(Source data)
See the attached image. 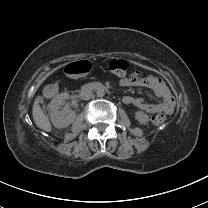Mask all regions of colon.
Segmentation results:
<instances>
[{
    "instance_id": "1",
    "label": "colon",
    "mask_w": 208,
    "mask_h": 208,
    "mask_svg": "<svg viewBox=\"0 0 208 208\" xmlns=\"http://www.w3.org/2000/svg\"><path fill=\"white\" fill-rule=\"evenodd\" d=\"M128 63L123 59H114L109 63V70L117 75H124L127 71ZM92 70V65L88 61H82L80 63L69 64L65 67V73L69 77L82 76L84 74L90 73ZM166 121V117L159 114L152 118V124L154 126H162Z\"/></svg>"
}]
</instances>
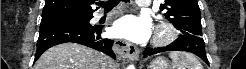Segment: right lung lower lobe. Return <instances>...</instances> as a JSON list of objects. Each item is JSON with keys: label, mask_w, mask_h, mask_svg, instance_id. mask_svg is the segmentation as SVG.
I'll return each mask as SVG.
<instances>
[{"label": "right lung lower lobe", "mask_w": 246, "mask_h": 69, "mask_svg": "<svg viewBox=\"0 0 246 69\" xmlns=\"http://www.w3.org/2000/svg\"><path fill=\"white\" fill-rule=\"evenodd\" d=\"M101 29L102 26L83 22L56 21L41 23L35 60L48 48L65 42L86 45L115 59L111 48L113 40L102 38L100 35Z\"/></svg>", "instance_id": "1"}]
</instances>
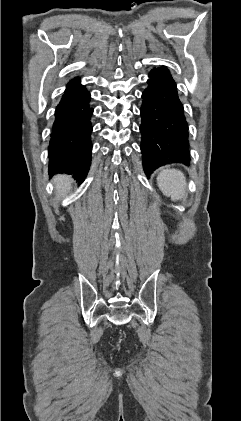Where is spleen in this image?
<instances>
[{
    "label": "spleen",
    "mask_w": 241,
    "mask_h": 421,
    "mask_svg": "<svg viewBox=\"0 0 241 421\" xmlns=\"http://www.w3.org/2000/svg\"><path fill=\"white\" fill-rule=\"evenodd\" d=\"M157 184L162 193L171 197L173 201L181 200L185 196L186 178L179 170L163 169L157 177Z\"/></svg>",
    "instance_id": "3e777b00"
}]
</instances>
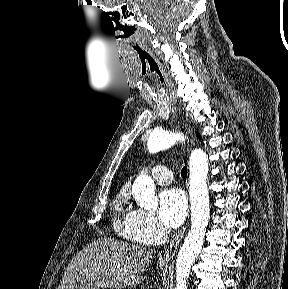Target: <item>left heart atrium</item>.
Masks as SVG:
<instances>
[{"label":"left heart atrium","mask_w":288,"mask_h":289,"mask_svg":"<svg viewBox=\"0 0 288 289\" xmlns=\"http://www.w3.org/2000/svg\"><path fill=\"white\" fill-rule=\"evenodd\" d=\"M158 201L160 221L168 227H178L183 222L187 211L184 193L178 188H169L160 193Z\"/></svg>","instance_id":"left-heart-atrium-1"}]
</instances>
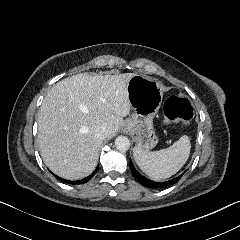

[EXERCISE DETAILS]:
Find "Where is spleen in this image?" in the entries, then reproduce that line and each line after it exactly, through the last one. Pictures do not go in.

[RESPONSE TO THE EXERCISE]:
Where is spleen in this image?
<instances>
[{
    "label": "spleen",
    "mask_w": 241,
    "mask_h": 421,
    "mask_svg": "<svg viewBox=\"0 0 241 421\" xmlns=\"http://www.w3.org/2000/svg\"><path fill=\"white\" fill-rule=\"evenodd\" d=\"M157 184L162 193L171 197L173 201L181 200L185 196L186 178L179 170L163 169L157 177Z\"/></svg>",
    "instance_id": "3e777b00"
}]
</instances>
Target: <item>left heart atrium</item>.
Masks as SVG:
<instances>
[{"label":"left heart atrium","mask_w":288,"mask_h":289,"mask_svg":"<svg viewBox=\"0 0 288 289\" xmlns=\"http://www.w3.org/2000/svg\"><path fill=\"white\" fill-rule=\"evenodd\" d=\"M158 201L160 221L168 227H178L183 222L187 211L184 193L178 188H169L160 193Z\"/></svg>","instance_id":"left-heart-atrium-1"}]
</instances>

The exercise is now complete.